TASK MATERIAL:
———

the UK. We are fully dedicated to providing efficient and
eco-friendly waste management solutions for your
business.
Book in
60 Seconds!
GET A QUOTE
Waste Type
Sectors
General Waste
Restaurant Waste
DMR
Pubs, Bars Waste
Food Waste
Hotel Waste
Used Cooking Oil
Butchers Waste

———

WHAT IS NEEDED: Set down all of the data above again, exactly.

EXPECTED OUTPUT:
the UK. We are fully dedicated to providing efficient and
eco-friendly waste management solutions for your
business.
Book in
60 Seconds!
GET A QUOTE
Waste Type
Sectors
General Waste
Restaurant Waste
DMR
Pubs, Bars Waste
Food Waste
Hotel Waste
Used Cooking Oil
Butchers Waste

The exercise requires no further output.